LONDON – For the United States, the Fourth of July Independence Day celebrations are typically marked across the nation with fireworks displays, parades and concerts.
This year, just as Europe and the rest of the world are struggling with travel woes as airlines and airports battle to manage burgeoning travel demand after a two-year dormancy period, the US has similarly faced chaos at the airport terminal.
Highest number of delays & cancellations worldwide
Already experiencing rounds of flight delays and cancellations across the past couple of months, some of the major US carriers were listed amongst the highest worldwide for delayed and cancelled scheduled flights.
According to Flight Aware, both Delta Airlines (DAL) and American Airlines (AAL) were placed in the top 10 carriers for flight disruption.
The Independence Day celebrations are naturally placing an extra layer of strain on the air travel sector, with hundreds of delays and cancellations already recorded.
The Memorial Day weekend in May this year saw the cancellation of thousands of flights across the US, with Delta Airlines bearing the brunt of the damage.
Over 20,000 flights have been cancelled in the period since the May Memorial Day weekend.
Passenger numbers at pre-pandemic levels
Perhaps the clearest indicator of the rebound in travel demand, and the attendant pressure that it is placing on airlines and airports is found in the record passenger numbers processed by the US Transport Security Administration across the Independence Day holiday weekend.
Lisa Farbstein, TSA Spokesperson tweeted that almost two and a half million passengers had been processed through airport security checkpoints on Friday.

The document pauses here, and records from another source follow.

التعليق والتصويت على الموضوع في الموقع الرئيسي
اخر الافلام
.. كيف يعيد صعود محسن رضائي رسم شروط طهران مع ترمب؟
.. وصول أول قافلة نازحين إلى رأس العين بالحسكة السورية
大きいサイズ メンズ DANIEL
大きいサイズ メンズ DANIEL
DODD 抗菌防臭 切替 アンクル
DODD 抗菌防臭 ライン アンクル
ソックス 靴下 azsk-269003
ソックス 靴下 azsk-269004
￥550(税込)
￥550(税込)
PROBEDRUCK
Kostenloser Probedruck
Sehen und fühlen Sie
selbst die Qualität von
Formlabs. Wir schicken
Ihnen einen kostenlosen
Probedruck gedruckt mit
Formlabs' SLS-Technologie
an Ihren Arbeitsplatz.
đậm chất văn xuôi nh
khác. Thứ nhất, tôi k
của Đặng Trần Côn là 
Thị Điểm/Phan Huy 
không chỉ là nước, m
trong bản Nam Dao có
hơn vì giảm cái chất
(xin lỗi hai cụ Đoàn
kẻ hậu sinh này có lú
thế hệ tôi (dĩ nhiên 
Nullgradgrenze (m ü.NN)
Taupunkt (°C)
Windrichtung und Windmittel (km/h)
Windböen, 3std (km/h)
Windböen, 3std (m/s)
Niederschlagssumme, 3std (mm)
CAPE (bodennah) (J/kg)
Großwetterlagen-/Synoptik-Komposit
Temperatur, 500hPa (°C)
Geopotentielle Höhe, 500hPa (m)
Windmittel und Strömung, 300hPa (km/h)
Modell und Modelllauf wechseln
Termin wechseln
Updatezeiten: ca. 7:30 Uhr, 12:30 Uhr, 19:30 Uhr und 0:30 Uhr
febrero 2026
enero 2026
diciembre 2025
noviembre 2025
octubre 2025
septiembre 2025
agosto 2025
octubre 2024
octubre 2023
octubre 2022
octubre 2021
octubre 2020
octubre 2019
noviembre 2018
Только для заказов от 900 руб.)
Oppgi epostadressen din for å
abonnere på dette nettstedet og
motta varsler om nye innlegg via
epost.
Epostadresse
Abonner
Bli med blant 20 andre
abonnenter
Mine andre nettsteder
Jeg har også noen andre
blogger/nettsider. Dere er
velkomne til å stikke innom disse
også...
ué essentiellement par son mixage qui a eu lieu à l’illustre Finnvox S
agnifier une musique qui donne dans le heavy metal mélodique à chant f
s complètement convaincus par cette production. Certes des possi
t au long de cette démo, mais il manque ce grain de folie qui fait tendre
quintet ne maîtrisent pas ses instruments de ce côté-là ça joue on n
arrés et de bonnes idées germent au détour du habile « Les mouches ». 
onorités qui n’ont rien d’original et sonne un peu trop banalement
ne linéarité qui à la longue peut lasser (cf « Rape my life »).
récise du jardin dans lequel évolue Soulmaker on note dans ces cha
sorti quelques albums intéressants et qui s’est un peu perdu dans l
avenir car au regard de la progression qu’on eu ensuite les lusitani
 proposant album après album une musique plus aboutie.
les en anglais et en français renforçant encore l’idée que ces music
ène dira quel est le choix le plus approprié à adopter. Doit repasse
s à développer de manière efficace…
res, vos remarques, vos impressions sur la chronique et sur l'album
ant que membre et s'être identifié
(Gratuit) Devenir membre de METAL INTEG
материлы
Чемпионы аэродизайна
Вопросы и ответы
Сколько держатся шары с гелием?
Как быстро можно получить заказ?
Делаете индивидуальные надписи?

This number is the highest since February 2020, leading Ms Farbstein to declare that the TSA was back to pre-pandemic volume.
Flight Aware Misery Map
According to the Flight Aware ‘Misery Map’, as of the early hours of the morning of 4 July US EST, the delays and cancellations still persist, with Los Angeles International Airport (LAX), New York John F Kennedy Airport (JFK), and Chicago Midway Airport (MDW) currently topping the list.
Pilot shortage in the US aviation sector
Like many other countries, general staff shortages have dogged the US air transport sector in the post-pandemic re-opening phase, causing operators to limit and cut thousands of flights to date.

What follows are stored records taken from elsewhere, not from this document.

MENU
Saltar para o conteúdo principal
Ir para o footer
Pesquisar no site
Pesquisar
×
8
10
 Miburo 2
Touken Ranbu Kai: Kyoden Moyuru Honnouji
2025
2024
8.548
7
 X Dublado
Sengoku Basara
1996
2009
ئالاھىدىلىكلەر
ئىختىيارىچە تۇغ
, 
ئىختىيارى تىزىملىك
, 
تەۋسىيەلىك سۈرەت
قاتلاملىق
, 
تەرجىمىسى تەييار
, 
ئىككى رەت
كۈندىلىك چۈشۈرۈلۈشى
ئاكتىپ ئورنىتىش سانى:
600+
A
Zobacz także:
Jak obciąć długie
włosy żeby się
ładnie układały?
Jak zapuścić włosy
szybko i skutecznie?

For the US, a critical shortage of pilots and flight crew has increased the problem.
According to the US Bureau of Statistics, the industry will need to recruit more than 14,000 airline and commercial pilots each year over the next decade to make up for the shortfall in numbers.
It seems that a root cause of the problem is the fact that many pilots opted to take early retirement through the pandemic lull period, and not enough new pilots have been trained to replace them.
Engineering staff have also suffered declining numbers over the pandemic era.
The trend towards lower experience levels in both aircrew and maintenance/engineering staff is perhaps the most concerning issue here.
All in all, the short-term future will prove something of a rocky road for air operators and air travellers.